Roundup of Federal Health Care Legislation
The following is an update on some key health care legislation in Congress:
1.Medical Errors. On July 29th, the President signed the Patient Safety & Quality Improvement Act of 2005 (S. 544), a bill supported by the AMA and AHA that passed unanimously in the Senate and by a vote of 428-3 in the House. The bill creates a voluntary medical error reporting system that makes health care provider reports to DHHS certified patient safety organizations (PSOs) confidential and prohibits them from being used in civil or criminal litigation.

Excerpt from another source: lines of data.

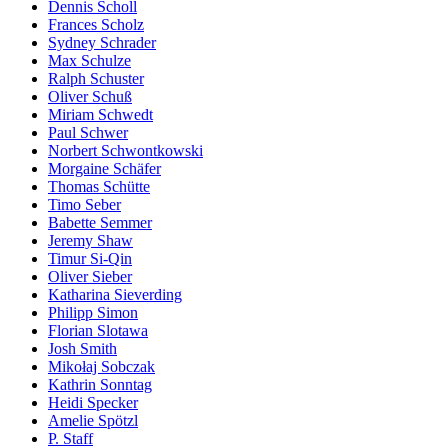
Dennis Scholl
Frances Scholz
Sydney Schrader
Max Schulze
Ralph Schuster
Oliver Schuß
Miriam Schwedt
Paul Schwer
Norbert Schwontkowski
Morgaine Schäfer
Thomas Schütte
Timo Seber
Babette Semmer
Jeremy Shaw
Timur Si-Qin
Oliver Sieber
Katharina Sieverding
Philipp Simon
Florian Slotawa
Josh Smith
Mikołaj Sobczak
Kathrin Sonntag
Heidi Specker
Amelie Spötzl
P. Staff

2.Medical Liability Reform. On July 28th, the House passed the Help Efficient, Accessible, Low-cost, Timely Healthcare (HEALTH) Act of 2005 (H.R. 5) by a vote of 230-194. The provisions of H.R. 5 include:
limiting non-economic damages in medical malpractice cases at $250,000;
limiting punitive damage awards to the greater of twice economic damages or $250,000;
allowing courts to restrict the payment of attorney contingency fees based upon the size of the award;
setting a statute of limitations of three years after the date of manifestation of injury or one year after the claimant discovers the injury, with certain exceptions;
limiting the liability of manufacturers, distributors, suppliers, and providers of medical products that comply with FDA standards; and
providing periodic payments of future medical damages.
While Senate Majority Leader Bill Frist (R-TN) said in March that he would get medical malpractice legislation through the Senate this year, Senate Judiciary Chairman Arlen Specter (R-PA) recently has stated that the malpractice legislation is stalled in the Senate.
3. Association Health Plans. On July 26th, the House passed the Small Business Health Fairness Act of 2005 (H.R. 525) by a vote of 263-165. Association Health Plans (AHPs) are group health plans sponsored by trade or business groups that would be governed by ERISA and exempt from most state insurance regulation and consumer protection laws. Business lobby groups support AHPs, but the Blue Cross and Blue Shield Association and consumer advocacy organizations such as Families USA oppose them. The AMA has not yet taken a firm position on them. A companion Senate bill (S. 406) is co-sponsored by Senator Olympia J. Snowe (R-ME) and Senator Jim Talent (R-MO). AHP legislation has passed several times in the House, but has received little interest in the Senate.
4. Prescription Drug Importation. On July 21st, the Senate Committee on Commerce, Science, and Transportation voted 14-8 in favor of an importation amendment to a funding bill reauthorizing the Federal Trade Commission (S. 1392) offered by Senator Olympia J. Snowe (R-ME) and Byron Dorgan (D-ND). The amendment is similar to the Snowe/Dorgan importation bill, the Pharmaceutical Market Access & Drug Safety Act of 2005 (S. 334). The sponsors took this action in an effort to force the Senate to deal with the importation issue, action that has been blocked by the Bush Administration and Congressional leadership.